Un vrai Stakhanov du bras

Bien plus tard, après sa mort, j’ai commencé à m’intéresser à ce geste. À mes yeux, il n’était que la réaction spontanée d’un homme qui n’avait pas supporté le manque de sportivité du public. C’est à ce public seulement qu’il avait fait un bras d’honneur, non à l’URSS.

Mais tout le monde n’était pas de cet avis. Très vite, on s’était mis à parler politique. L’ambassadeur de Russie en Pologne avait exigé que sa médaille lui soit retirée. La Fédération polonaise d’athlétisme était bien embarrassée. Car l’URSS était le grand frère. Kozakiewicz avait eu un spasme musculaire, a‐t‐elle répondu. Et quand Koza a été de retour en Pologne, où le mouvement Solidarnośc prenait son envol, on l’arrêtait dans la rue pour qu’il refasse son bras d’honneur. Et il le refaisait. Il en faisait à la chaîne, il était devenu un vrai Stakhanov du bras. Ce qui comptait désormais, c’était moins sa victoire que ce défi lancé à Moscou. […]

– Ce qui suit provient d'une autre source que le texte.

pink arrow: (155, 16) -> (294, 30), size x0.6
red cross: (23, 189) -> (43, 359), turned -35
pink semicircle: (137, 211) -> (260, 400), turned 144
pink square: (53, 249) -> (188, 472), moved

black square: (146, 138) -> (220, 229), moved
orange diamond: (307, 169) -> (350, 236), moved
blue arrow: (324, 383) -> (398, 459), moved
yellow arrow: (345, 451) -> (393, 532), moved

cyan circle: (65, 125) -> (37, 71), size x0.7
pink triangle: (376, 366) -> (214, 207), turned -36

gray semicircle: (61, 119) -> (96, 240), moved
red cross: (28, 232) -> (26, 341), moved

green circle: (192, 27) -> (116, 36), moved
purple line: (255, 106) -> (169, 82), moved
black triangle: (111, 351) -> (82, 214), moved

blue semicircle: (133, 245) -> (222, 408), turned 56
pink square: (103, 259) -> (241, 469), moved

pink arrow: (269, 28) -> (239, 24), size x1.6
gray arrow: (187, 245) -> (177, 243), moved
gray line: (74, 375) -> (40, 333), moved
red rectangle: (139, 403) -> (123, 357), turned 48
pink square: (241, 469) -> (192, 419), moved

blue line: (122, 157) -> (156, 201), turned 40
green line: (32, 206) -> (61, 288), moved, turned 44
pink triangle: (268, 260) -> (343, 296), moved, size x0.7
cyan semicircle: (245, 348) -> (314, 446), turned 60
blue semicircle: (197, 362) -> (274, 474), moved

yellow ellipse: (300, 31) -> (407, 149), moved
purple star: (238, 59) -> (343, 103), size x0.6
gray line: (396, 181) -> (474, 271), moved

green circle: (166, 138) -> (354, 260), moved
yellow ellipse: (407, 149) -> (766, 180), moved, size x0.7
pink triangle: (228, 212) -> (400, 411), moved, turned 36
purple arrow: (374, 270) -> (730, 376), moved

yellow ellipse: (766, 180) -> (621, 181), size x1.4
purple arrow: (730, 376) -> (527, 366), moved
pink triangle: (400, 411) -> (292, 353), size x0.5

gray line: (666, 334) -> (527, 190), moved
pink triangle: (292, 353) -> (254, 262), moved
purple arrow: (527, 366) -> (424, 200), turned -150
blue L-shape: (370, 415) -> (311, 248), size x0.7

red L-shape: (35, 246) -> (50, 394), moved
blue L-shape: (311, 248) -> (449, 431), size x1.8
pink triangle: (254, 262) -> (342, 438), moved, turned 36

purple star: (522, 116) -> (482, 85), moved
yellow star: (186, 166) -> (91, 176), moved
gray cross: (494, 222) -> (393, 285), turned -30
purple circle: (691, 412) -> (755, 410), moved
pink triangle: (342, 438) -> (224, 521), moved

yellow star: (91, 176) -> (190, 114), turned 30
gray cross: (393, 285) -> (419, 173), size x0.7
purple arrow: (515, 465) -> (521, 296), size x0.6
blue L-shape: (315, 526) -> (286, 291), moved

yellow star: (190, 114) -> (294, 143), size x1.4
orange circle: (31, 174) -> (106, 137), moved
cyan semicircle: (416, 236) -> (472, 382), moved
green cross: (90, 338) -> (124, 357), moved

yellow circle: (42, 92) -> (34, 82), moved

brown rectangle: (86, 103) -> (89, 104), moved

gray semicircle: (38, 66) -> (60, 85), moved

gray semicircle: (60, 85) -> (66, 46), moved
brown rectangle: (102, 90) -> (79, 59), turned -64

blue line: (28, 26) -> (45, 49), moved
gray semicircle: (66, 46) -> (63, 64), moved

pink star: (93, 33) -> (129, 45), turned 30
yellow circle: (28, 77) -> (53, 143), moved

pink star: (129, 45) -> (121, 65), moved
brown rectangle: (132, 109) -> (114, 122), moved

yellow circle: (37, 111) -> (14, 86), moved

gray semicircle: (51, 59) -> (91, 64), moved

ll avait fini par croire ce que les gens lui disaient, qu’il était le héros de tout un peuple, d’une époque, d’un monde libre, que son geste valait bien celui des Noirs américains sur le podium de Mexico. Or, je l’ai revu, en 1980, il était simplement heureux d’avoir réussi à faire taire ceux qui le sifflaient.

Tiré de Je me souviens de… la foulée de Pérec (et autres madeleines sportives), dirigé par Benoît Heimermann. Seuil, 226 p., 19,90 €.